Hi all, just joined the forum and wanted to get all the info I could about my old bow. Its a '70s model (I believe) Pro Line Point Blank Draw weight is 60-80lbs (although when I put it on a draw scale scale It broke over at 85lbs), draw length is 30, string length is 61, and the let-off is 65%. It has Two cams and the finish is *OLD* Mossy oak. The overall length of the bow (cam to cam) is 42 inches. I love the bow, and will probably never get rid of it. It outshoots all of my friends newer bows, and I make fun of them. The only complaint I have about it is that when I release it, it sounds like i snapped a banjo in half lol. Any info, specifications, or opinions are welcomed. 

Thanks!


----------



## Sparky360 (Feb 7, 2010)

Proline had a point blank come out in 1990ish. They may have had a earlier model. I am only 33, so that limits how far back I can go.


----------



## whackadeer (Mar 28, 2010)

I had a point blank in the 80's I wish I had never got rid of if.
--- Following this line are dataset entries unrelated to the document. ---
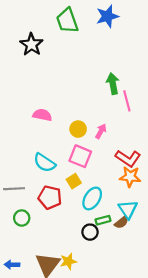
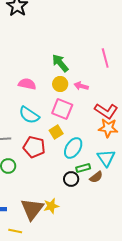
green arrow: (113, 84) -> (60, 63), moved, turned -30
pink semicircle: (42, 115) -> (27, 84), moved
pink arrow: (101, 131) -> (81, 86), turned -104
brown semicircle: (121, 222) -> (96, 177), moved

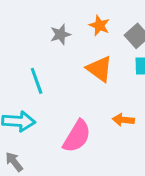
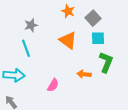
gray star: (61, 34) -> (31, 25), moved
pink semicircle: (77, 136) -> (53, 85), size x0.6

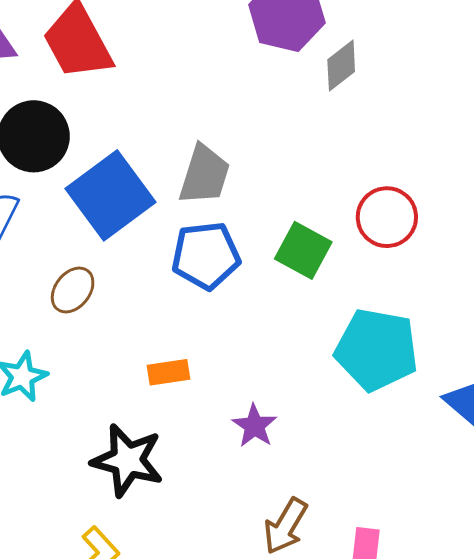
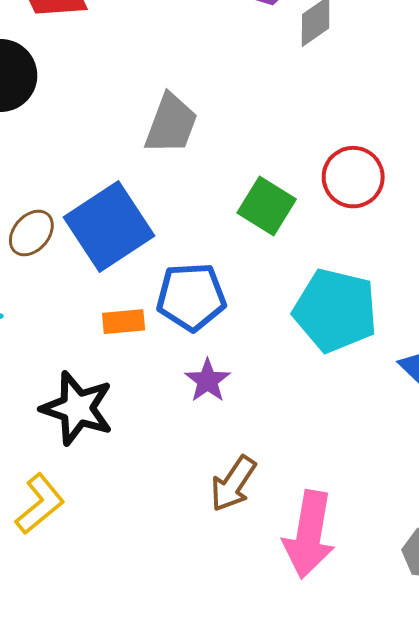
blue square: (111, 195) -> (109, 226), moved
blue pentagon: (206, 256) -> (191, 297), moved

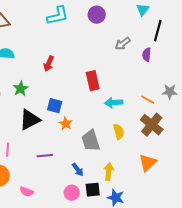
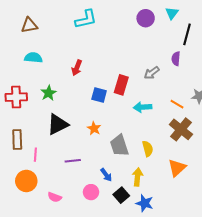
purple circle: (97, 15) -> (146, 18), moved
gray arrow: (123, 44) -> (152, 73), moved
red rectangle: (93, 81) -> (121, 85), turned 30
blue square: (55, 106) -> (99, 95), moved
yellow semicircle: (119, 132) -> (148, 149), moved
black square: (93, 190) -> (121, 195), turned -35
pink circle: (72, 193) -> (91, 192), moved

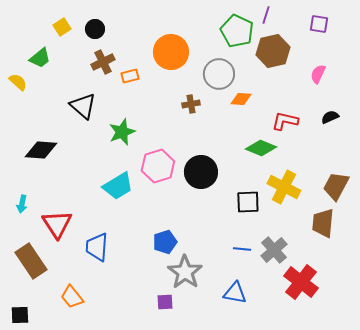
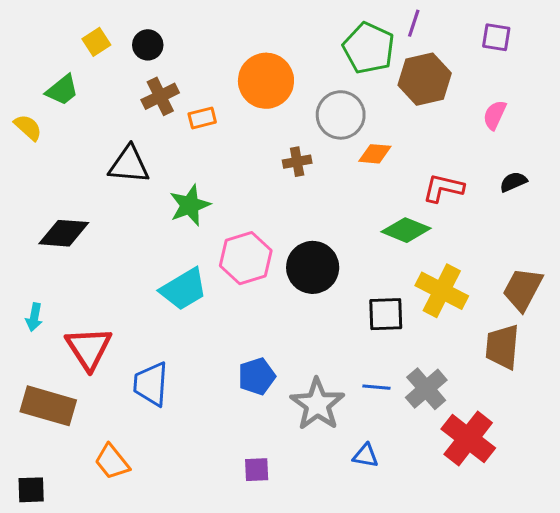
black triangle: (83, 106) -> (129, 165), turned -36
brown rectangle: (31, 261) -> (48, 406), turned -40
gray star: (185, 272) -> (317, 404), moved
blue triangle: (235, 293) -> (366, 456), size x0.7

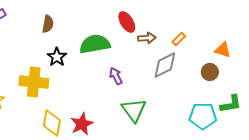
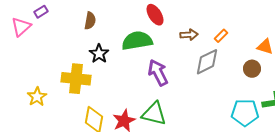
red ellipse: (127, 22) -> (155, 15), moved
purple arrow: (116, 76) -> (158, 73), size x1.5
green triangle: (134, 110) -> (154, 114), moved, turned -40

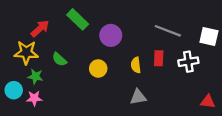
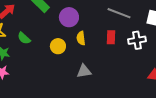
yellow semicircle: (136, 65) -> (81, 38), moved
gray triangle: (138, 97) -> (84, 71), moved

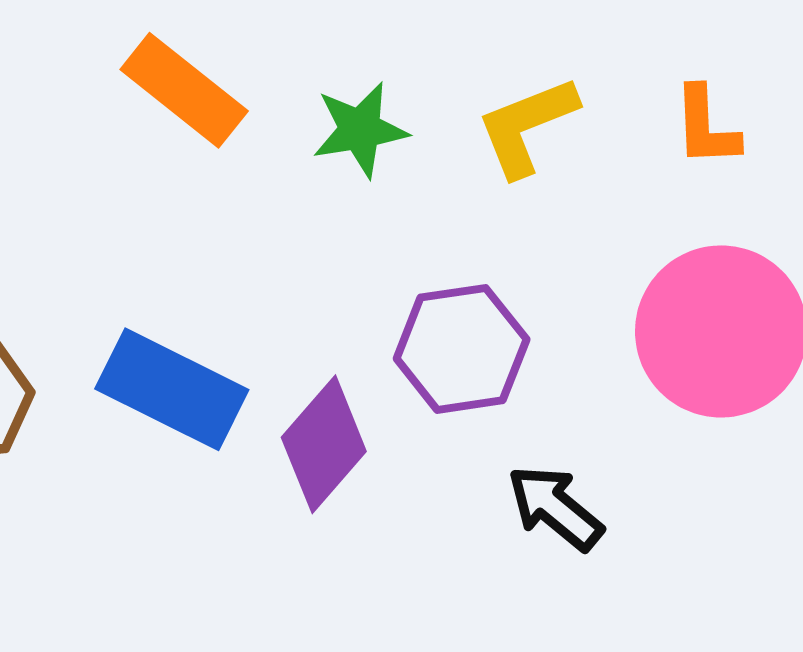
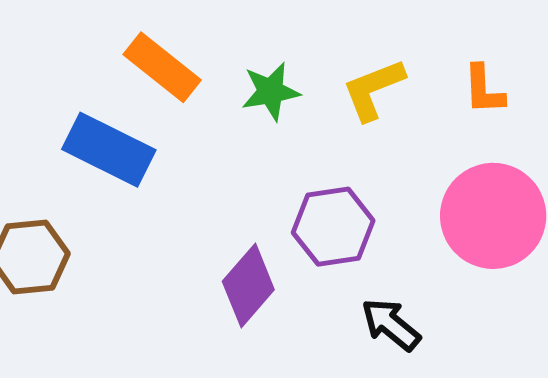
blue rectangle: (172, 389) -> (109, 150), moved

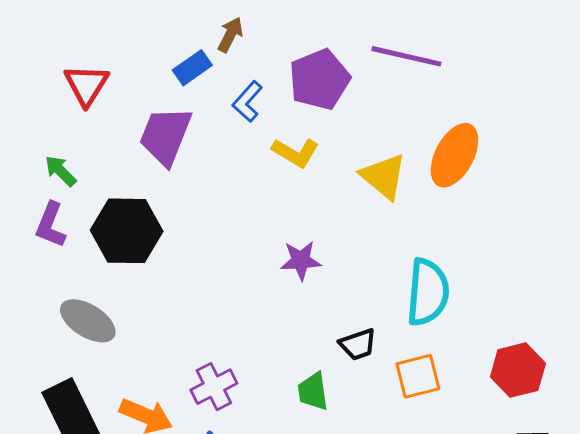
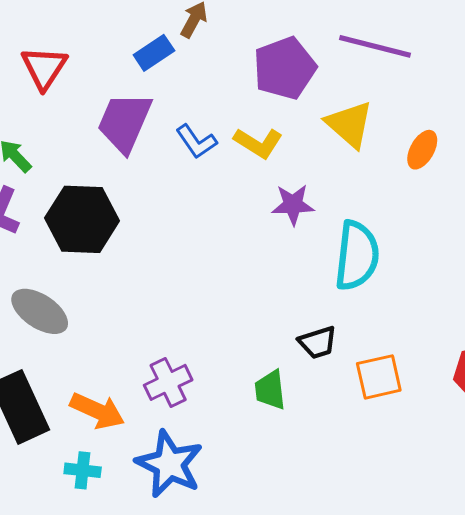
blue L-shape: (247, 102) -> (196, 141), moved, turned -78
orange ellipse: (455, 155) -> (422, 150), size x0.6
yellow triangle: (384, 176) -> (349, 124), moved
purple star: (301, 260) -> (293, 205), moved
cyan semicircle: (428, 292) -> (357, 256), moved

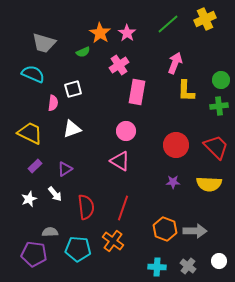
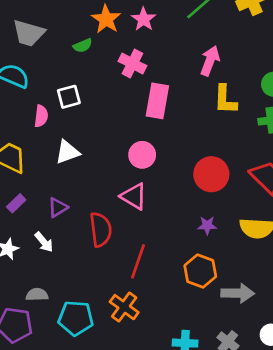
pink cross: (119, 65) -> (132, 64), turned -30
red semicircle: (86, 207) -> (101, 230), moved
orange hexagon: (165, 229) -> (200, 271), moved

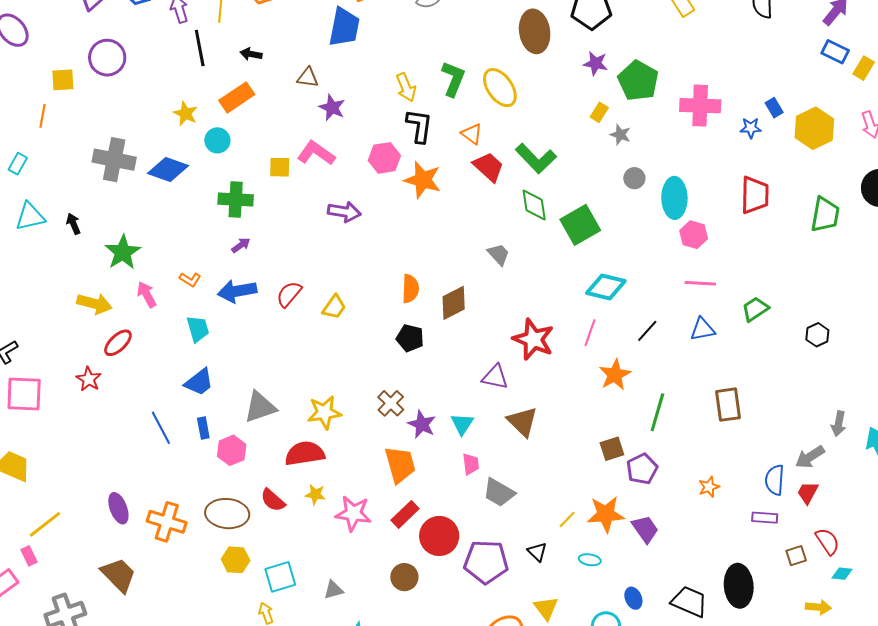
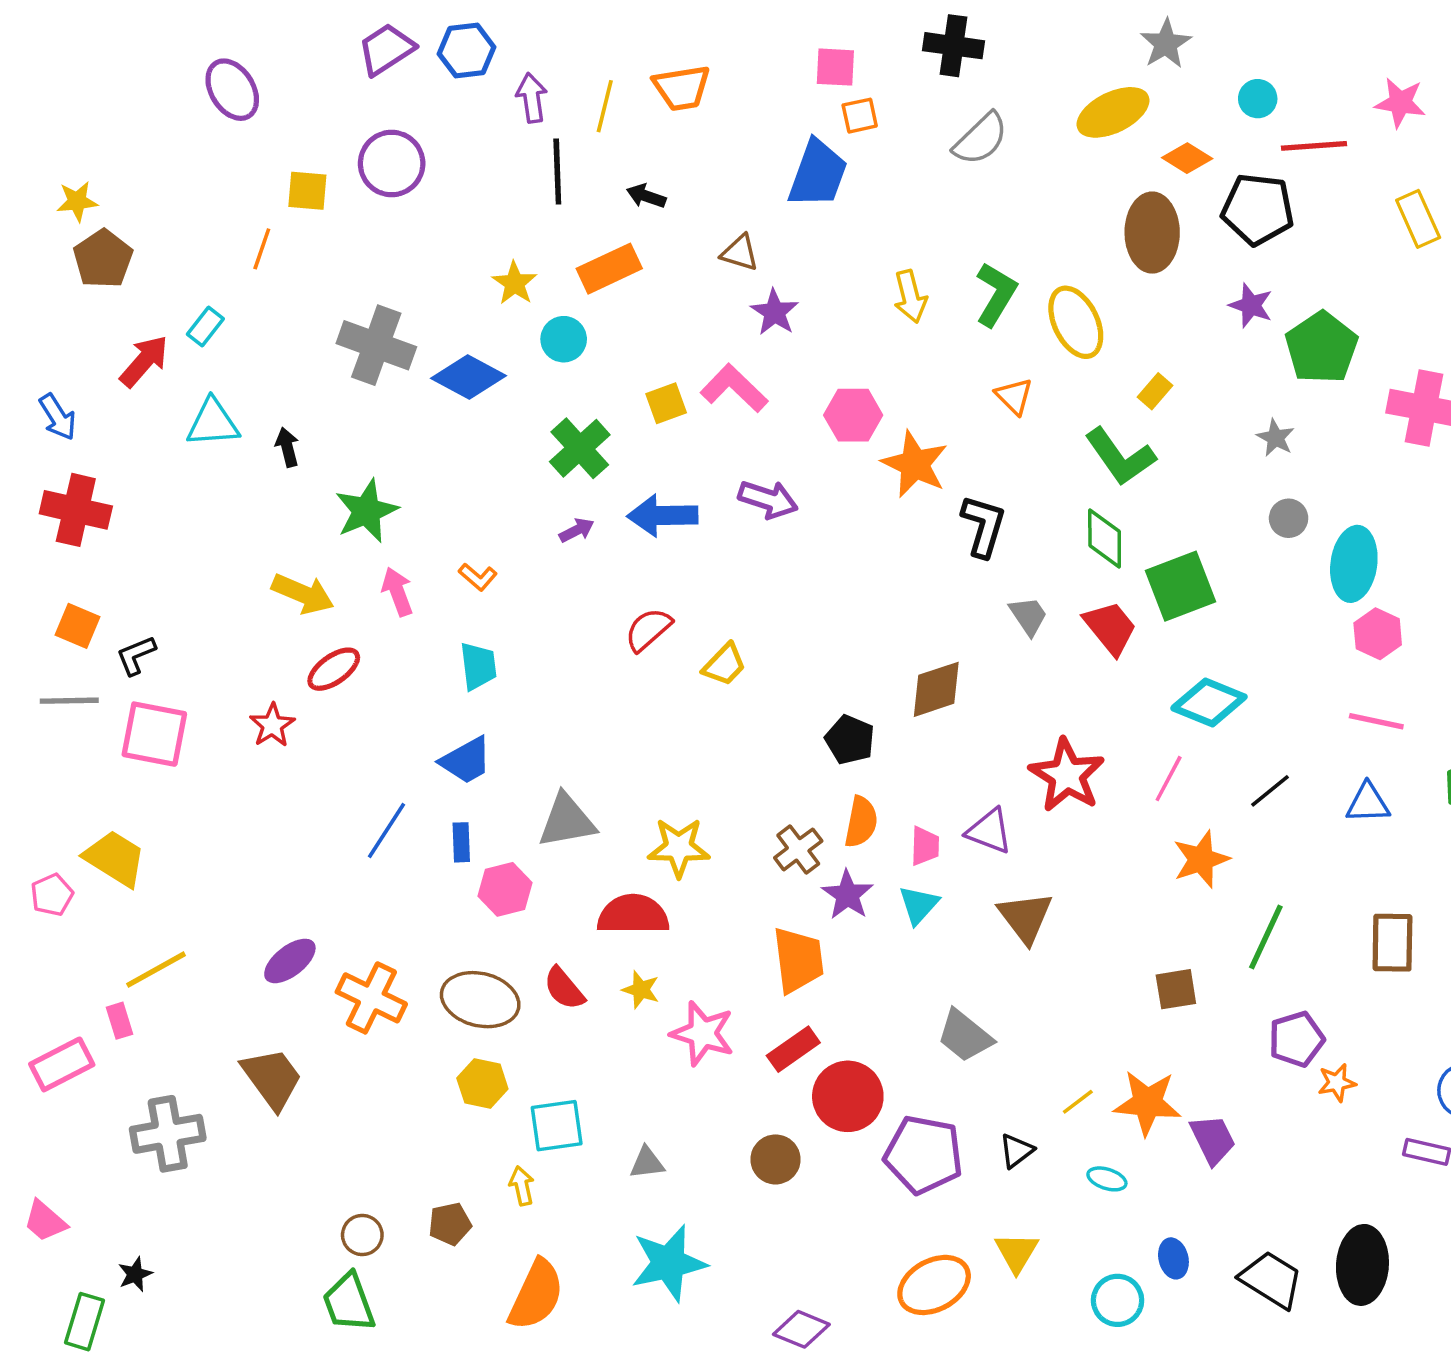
yellow rectangle: (599, 112) -> (1155, 391), moved
black L-shape: (419, 126) -> (983, 526), moved
yellow square: (280, 167) -> (666, 403), turned -30
red trapezoid: (489, 167) -> (1110, 628), moved
green cross: (236, 199) -> (580, 448), turned 36
orange semicircle: (410, 289) -> (861, 822), moved
blue arrow: (237, 291) -> (663, 516), moved
blue line: (161, 428) -> (386, 830), turned 52
pink trapezoid: (471, 464) -> (925, 846), moved
purple pentagon: (642, 469) -> (1296, 1039), moved
purple ellipse: (118, 508) -> (290, 961), turned 64
black triangle: (537, 552) -> (1016, 1151), turned 30

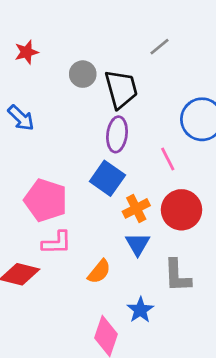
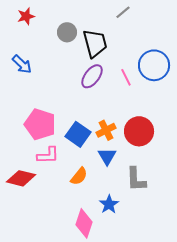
purple ellipse: (117, 134) -> (92, 76), turned 30
pink line: (168, 159) -> (126, 77), moved
blue square: (107, 178) -> (78, 134), moved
Shot 3D, leagues etc and won a lot of trophies and ribbons. Took some deer too. Best shooter I ever had.


----------



## tylo_g5 (Mar 23, 2011)

Was Nathan brooks first comp bow, maybe he could give you a little insight on it? "Nathan experimented with a number of archery setups before he settled on his first “real” bow, a Proline Point Blank"


----------



## eaglecaps (Nov 4, 2009)

String is probably stretched. When that happens draw weight goes up. Twist it to shorten. Good luck.


----------



## bukfever2 (Feb 16, 2011)

eaglecaps said:


> String is probably stretched. When that happens draw weight goes up. Twist it to shorten. Good luck.


The Point Blank had a 15# draw weight range so if it's 85#it's due to string stretch.
Might be better to replace the string depending how old it is.
If it is a fast-flight bow it was made in 1989 or later.
Good Luck


----------